Here is what I concluded: Our dependency on automobiles in the U.S. has reach a level that is beyond unacceptable. And admittedly I am one of Northern California’s worst culprits, having driven nearly 30,000 miles this year alone. But before you cast your vote chastising me as America’s greatest hypocrite, please hear me out.

The biggest problem that many of us face in terms of getting to and from our desired destinations are a lack of efficient transportation options. By way of example, I drive nearly forty miles one-way to work each day; largely because taking the rail system would leave me with about a two hour trek.

So for our gas dependent society, burn baby burn (oil that is) continues to be the order of the day. And I happen to believe that declining fuel prices will ultimately have little effect on auto usage until alternatives and incentives are available to commuters.
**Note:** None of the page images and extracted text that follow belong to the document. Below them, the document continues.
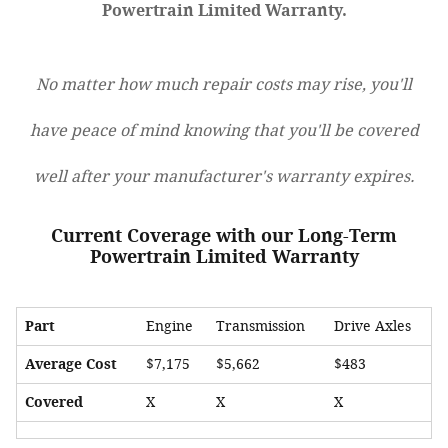
Powertrain Limited Warranty.
No matter how much repair costs may rise, you'll
have peace of mind knowing that you'll be covered
well after your manufacturer's warranty expires.
Current Coverage with our Long-Term
Powertrain Limited Warranty
Part
Engine
Transmission
Drive Axles
Average Cost
$7,175
$5,662
$483
Covered
X
X
X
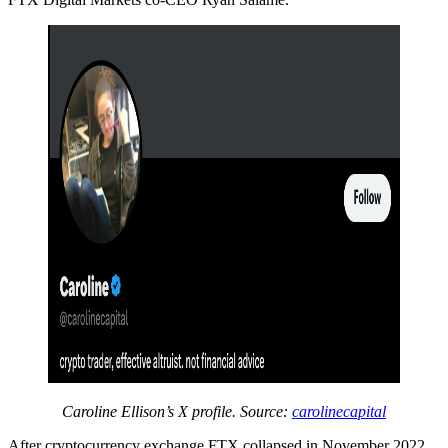
Caroline Ellison’s X profile. Source:
carolinecapital
After cryptocurrency exchange FTX collapsed in November 2022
I make this argument in the face of evidence that may suggest the contrary. According to a Harris Interactive Survey done in conjunction with the traffic data supplier Inrix, U.S. drivers are driving less in the face of rising fuel costs. Consistent with this are statistics from the U.S. Department of Transportation which suggests that American’s drove 5.6 percent less, or 15 billion miles fewer, in August 2008 than in August 2007. This according to USDT represents the largest single-month decline in vehicle miles traveled in the history of this information being collected.
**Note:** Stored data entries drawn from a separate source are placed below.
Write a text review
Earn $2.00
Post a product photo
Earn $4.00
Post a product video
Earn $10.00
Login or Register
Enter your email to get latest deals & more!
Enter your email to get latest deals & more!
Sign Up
Unfortunately there is also evidence to suggest that Americans are growing wearing of the options available to them in their attempt to become more cost conscious and environmentally responsible. With public funds dwindling, many local and regional transportation agencies have been unable to ensure a sufficient supply of buses, light-rail trains and other alternative means of transportation to meet the burgeoning demand. Here in the Sacramento Capital region for example stories abound of commuters packed like sardines on buses and trains during peak rush hours.

Back to that gridlocked traffic I sat in last Sunday in San Francisco, what kept going through my mind is that in light of our nations dependency on oil, McCain and Palin may be on cue with their “drill baby drill” argument. Or should it have been “burn baby burn.” Only time will tell what the eventual verdict is.